The still water glittered under the sun as the light south-east air drew over it, and they could hear a single lark singing on the mainland, somewhere out of sight.

“Somehow we can swim ever so much better here than we used to at home,” said Mark, as they were dressing again.

“Ever so much,” said Bevis; “twice as far.” This was a fact, whether from the continuous outdoor life, or from greater confidence now they were entirely alone.

“How I should like to punch somebody!” said Mark, hitting out his fist.

“My muscles are like iron,” said Bevis, holding out his arm.

“Well, they are hard,” said Mark, feeling Bevis’s arm. So were his own.

“It’s living on an island,” said Bevis. “There’s no bother, and nobody says you’re not to do anything.”

“Only there’s the potatoes to clean. What a nuisance they are!”

They began to dimly perceive that, perhaps, after all, women might be of some use on the earth. They had to go back to the hut to get the dinner ready.

“The rats have been at the potatoes,” said Bevis. “Just look!”

Mark came, and saw where something had gnawed the potatoes.

“And lots are gone,” he said. “I’m sure there’s a lot gone since yesterday.”

“Pan, why don’t you kill the rats?” cried Bevis.
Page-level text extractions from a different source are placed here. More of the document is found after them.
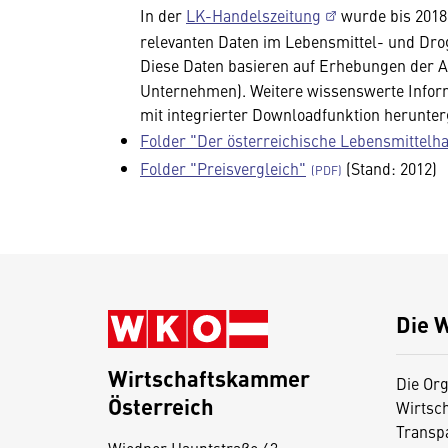
In der
LK-Handelszeitung
wurde bis 2018
relevanten Daten im Lebensmittel- und Drog
Diese Daten basieren auf Erhebungen der A
Unternehmen). Weitere wissenswerte Infor
mit integrierter Downloadfunktion herunte
Folder "Der österreichische Lebensmittelha
Folder "Preisvergleich"
(Stand: 2012)
Die 
Wirtschaftskammer
Die Org
Österreich
Wirtsc
D
Transp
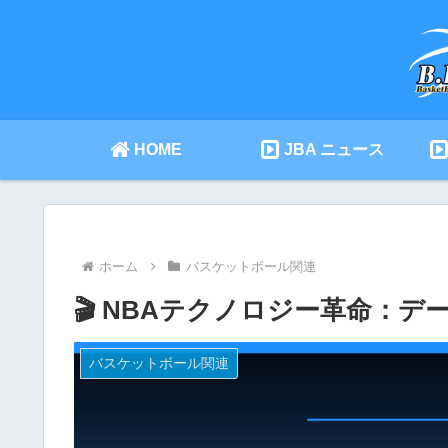
HOME
JBA ニュース
ホーム
バスケットボール関連
🎬 NBAテクノロジー革命：
バスケットボール関連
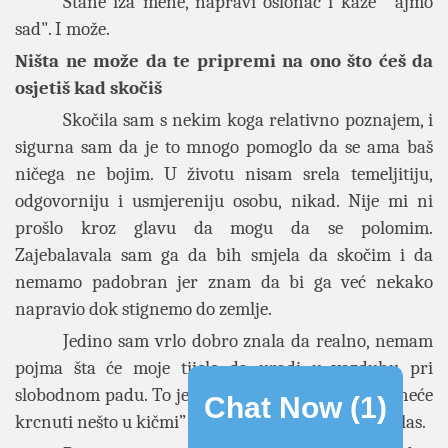
Stane iza mene, napravi oslonac i kaže "'ajmo
sad". I može.
Ništa ne može da te pripremi na ono što ćeš da
osjetiš kad skočiš
Skočila sam s nekim koga relativno poznajem, i
sigurna sam da je to mnogo pomoglo da se ama baš
ničega ne bojim. U životu nisam srela temeljitiju,
odgovorniju i usmjereniju osobu, nikad. Nije mi ni
prošlo kroz glavu da mogu da se polomim.
Zajebalavala sam ga da bih smjela da skočim i da
nemamo padobran jer znam da bi ga već nekako
napravio dok stignemo do zemlje.
Jedino sam vrlo dobro znala da realno, nemam
pojma šta će moje tijelo da uradi u vazduhu pri
slobodnom padu. To je onaj dio “nadam se da mi neće
Chat Now (
1
)
krcnuti nešto u kičmi” koji nisam rekla ni sebi naglas.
Pan looked up, as much as to say, “Teach me my business, indeed.”

“Bother!” said Mark.

“Bother!” said Bevis.

“Hateful!”

“Yah!” They flung down knives and potatoes.

“Would the raft be wrong on Sunday?”

“Not if it was only a little bit,” said Bevis.

“Just to Pearl Island?”

“No—that wouldn’t hurt.”

“Let the cooking stop.”

“Come on.”

Away they ran to the raft, and pushed off, making Pan come with them, that he should not disturb the rabbits again. The spaniel was so lazy, he would not even follow them till he was compelled. He sat gravely on the raft by the chest, or locker, while they poled along the shore, for it was too deep to pole in the middle of the channel. But at the southern end of New Formosa the water shoaled, and they could leave the shore. One standing one side, and one the other, they thrust the raft along out among the islets, till they reached Pearl Island, easily distinguished by the glittering mussel shells.
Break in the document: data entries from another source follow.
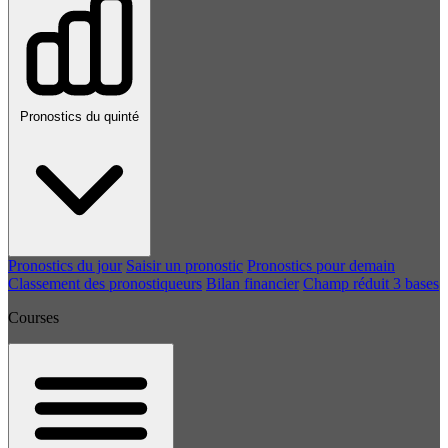
Pronostics du quinté
Pronostics du jour
Saisir un pronostic
Pronostics pour demain
Classement des pronostiqueurs
Bilan financier
Champ réduit 3 bases
Courses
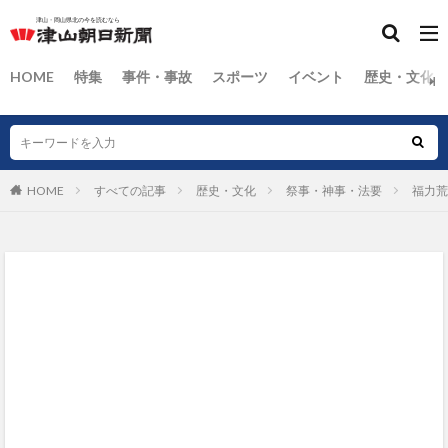
HOME
特集
事件・事故
スポーツ
イベント
歴史・文化
HOME
すべての記事
歴史・文化
祭事・神事・法要
福力荒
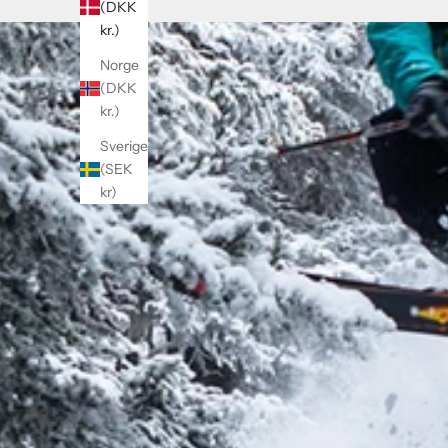
(DKK
kr.)
Norge
(DKK
kr.)
Sverige
(SEK
kr)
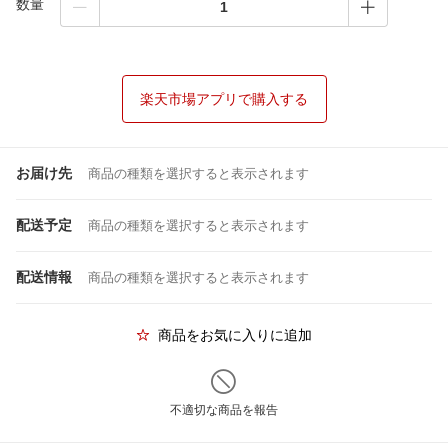
数量
楽天市場アプリで購入する
お届け先
商品の種類を選択すると表示されます
配送予定
商品の種類を選択すると表示されます
配送情報
商品の種類を選択すると表示されます
商品をお気に入りに追加
不適切な商品を報告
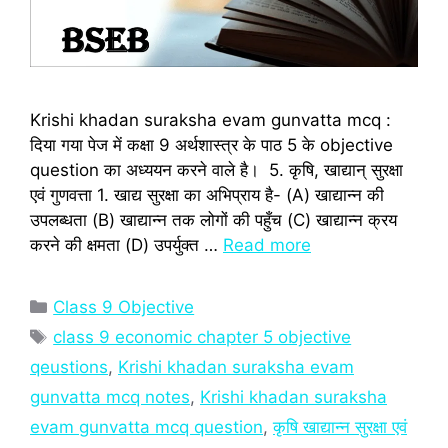
Krishi khadan suraksha evam gunvatta mcq :
दिया गया पेज में कक्षा 9 अर्थशास्‍त्र के पाठ 5 के objective
question का अध्‍ययन करने वाले है। 5. कृषि, खाद्यान् सुरक्षा
एवं गुणवत्ता 1. खाद्य सुरक्षा का अभिप्राय है- (A) खाद्यान्न की
उपलब्धता (B) खाद्यान्न तक लोगों की पहुँच (C) खाद्यान्न क्रय
करने की क्षमता (D) उपर्युक्त …
Read more
Categories
Class 9 Objective
Tags
class 9 economic chapter 5 objective
qeustions
,
Krishi khadan suraksha evam
gunvatta mcq notes
,
Krishi khadan suraksha
evam gunvatta mcq question
,
कृषि खाद्यान्न सुरक्षा एवं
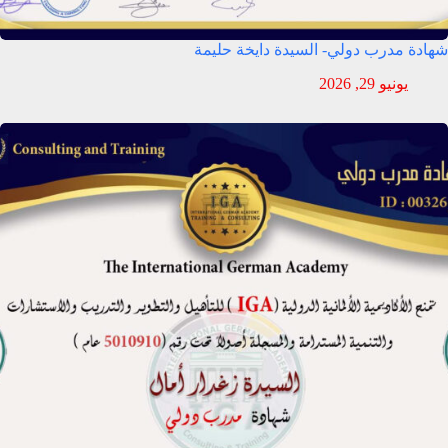
شهادة مدرب دولي- السيدة دايخة حليمة
يونيو 29, 2026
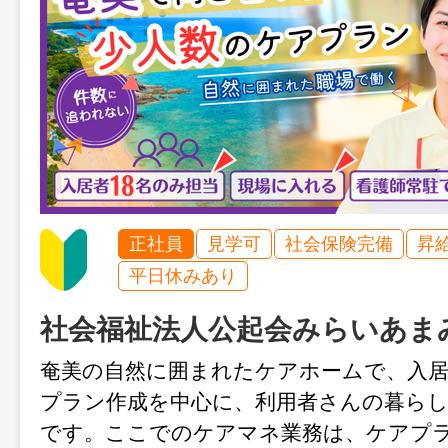
正社員
見学可
社会保険完備
昇
平日休みあり
社会福祉法人公起会みらいあま
奄美の自然に囲まれたケアホームで、入居
プラン作成を中心に、利用者さんの暮ら
です。ここでのケアマネ業務は、ケアプ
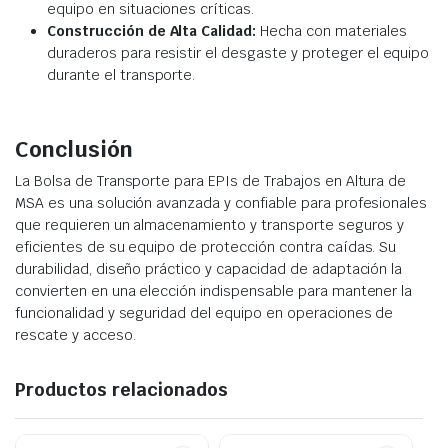
equipo en situaciones críticas.
Construcción de Alta Calidad:
Hecha con materiales
duraderos para resistir el desgaste y proteger el equipo
durante el transporte.
Conclusión
La Bolsa de Transporte para EPIs de Trabajos en Altura de
MSA es una solución avanzada y confiable para profesionales
que requieren un almacenamiento y transporte seguros y
eficientes de su equipo de protección contra caídas. Su
durabilidad, diseño práctico y capacidad de adaptación la
convierten en una elección indispensable para mantener la
funcionalidad y seguridad del equipo en operaciones de
rescate y acceso.
Productos relacionados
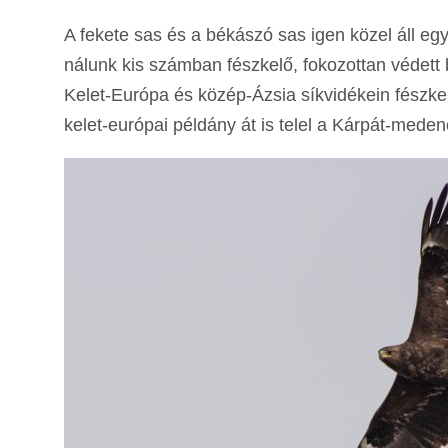
A fekete sas és a békászó sas igen közel áll eg
nálunk kis számban fészkelő, fokozottan védett 
Kelet-Európa és közép-Ázsia síkvidékein fészkel
kelet-európai példány át is telel a Kárpát-mede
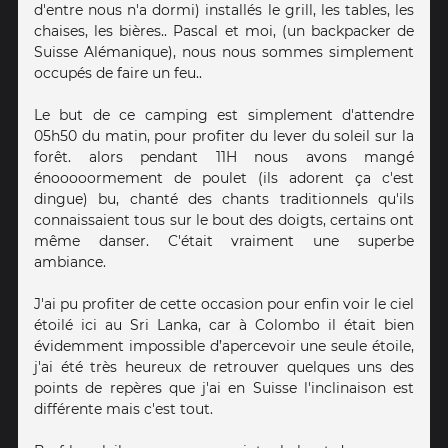
d'entre nous n'a dormi) installés le grill, les tables, les
chaises, les bières.. Pascal et moi, (un backpacker de
Suisse Alémanique), nous nous sommes simplement
occupés de faire un feu..
Le but de ce camping est simplement d'attendre
05h50 du matin, pour profiter du lever du soleil sur la
forêt. alors pendant 11H nous avons mangé
énooooormement de poulet (ils adorent ça c'est
dingue) bu, chanté des chants traditionnels qu'ils
connaissaient tous sur le bout des doigts, certains ont
même danser. C'était vraiment une superbe
ambiance.
J'ai pu profiter de cette occasion pour enfin voir le ciel
étoilé ici au Sri Lanka, car à Colombo il était bien
évidemment impossible d’apercevoir une seule étoile,
j'ai été très heureux de retrouver quelques uns des
points de repères que j'ai en Suisse l'inclinaison est
différente mais c'est tout.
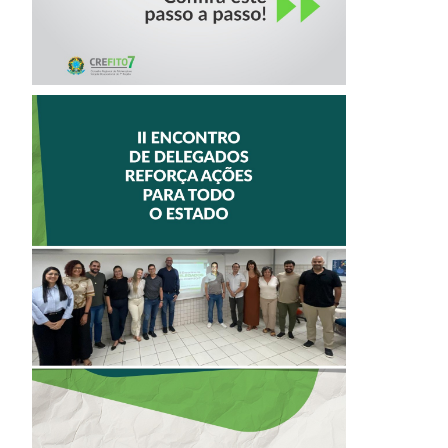
II ENCONTRO DE
DELEGADOS
REFORÇA AÇÕES
PARA TODO O
ESTADO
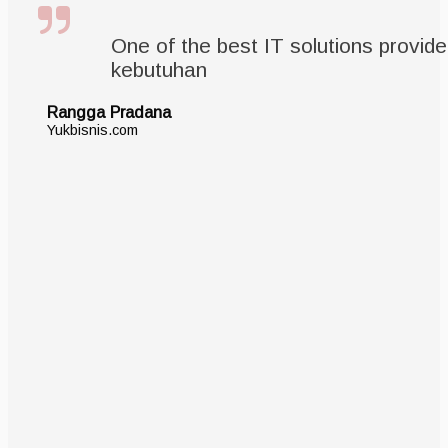
One of the best IT solutions provid
kebutuhan
Rangga Pradana
Yukbisnis.com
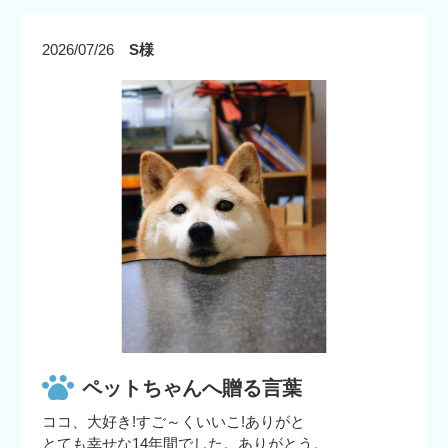
2026/07/26
S様
ペットちゃんへ贈る言葉
ココ、大好き!すご～くいいこ!ありがと
とても幸せな14年間でした。ありがとう。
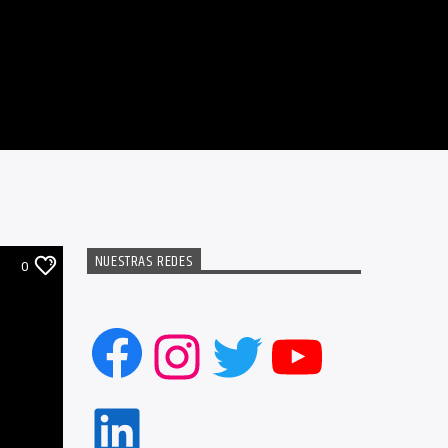
NUESTRAS REDES
0
Facebook
Instagram
Twitter
YouTub
LinkedIn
A summer snipe left the islet as they came near, circled round, and approached again, but finding they were still there, sought another strand. Pan ran round the islet, sniffing at the water’s edge, and then, finding nothing, returned to the raft and sat down on his haunches. The water on one side of Pearl Island was not more than four or five inches deep a long way out, and it was from this shelving sand that the crows got the mussels. They carried them up on the bank and left the shells, which fell over open, and the wind blew the sand into them. They found one very large shell, a span long, and took it as spoil.
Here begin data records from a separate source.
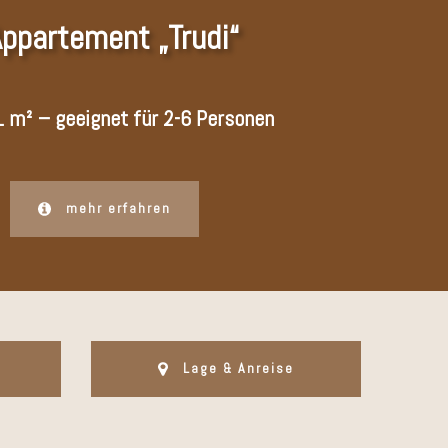
ppartement „Trudi“
1 m² – geeignet für 2-6 Personen
mehr erfahren
Lage & Anreise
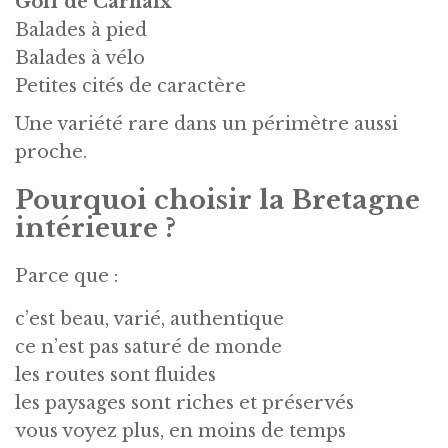
Golf de Carhaix
Balades à pied
Balades à vélo
Petites cités de caractère
Une variété rare dans un périmètre aussi
proche.
Pourquoi choisir la Bretagne
intérieure ?
Parce que :
c’est beau, varié, authentique
ce n’est pas saturé de monde
les routes sont fluides
les paysages sont riches et préservés
vous voyez plus, en moins de temps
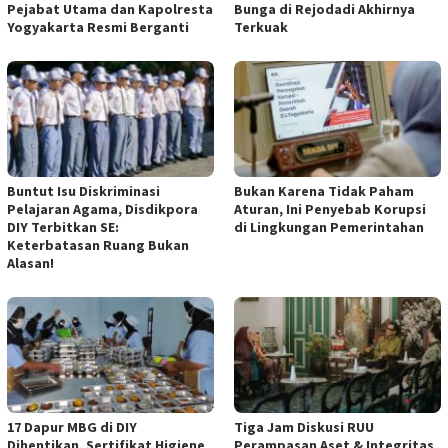
Pejabat Utama dan Kapolresta
Bunga di Rejodadi Akhirnya
Yogyakarta Resmi Berganti
Terkuak
Buntut Isu Diskriminasi
Bukan Karena Tidak Paham
Pelajaran Agama, Disdikpora
Aturan, Ini Penyebab Korupsi
DIY Terbitkan SE:
di Lingkungan Pemerintahan
Keterbatasan Ruang Bukan
Alasan!
17 Dapur MBG di DIY
Tiga Jam Diskusi RUU
Dihentikan, Sertifikat Higiene
Perampasan Aset & Integritas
There was nothing else but a few small fossils like coiled snakes turned to stone. Next they poled across to the islet off the extremity of Serendib, where Pan had made such a noise. To get there they had to go some distance round, as it was so shallow. They poled the raft in among the reed-mace or bamboos, which rose above their heads out of the water besides that part of the stalk under the surface. The reed-mace is like a bulrush, but three times as tall, and larger. They cut a number of these as spoils, and then landed. Pan showed a little more activity here, but not much. He sniffed round the water’s edge, but soon returned and stretched himself on the raft.

“He can’t smell anything here to-day,” said Bevis. “There’s a halcyon.”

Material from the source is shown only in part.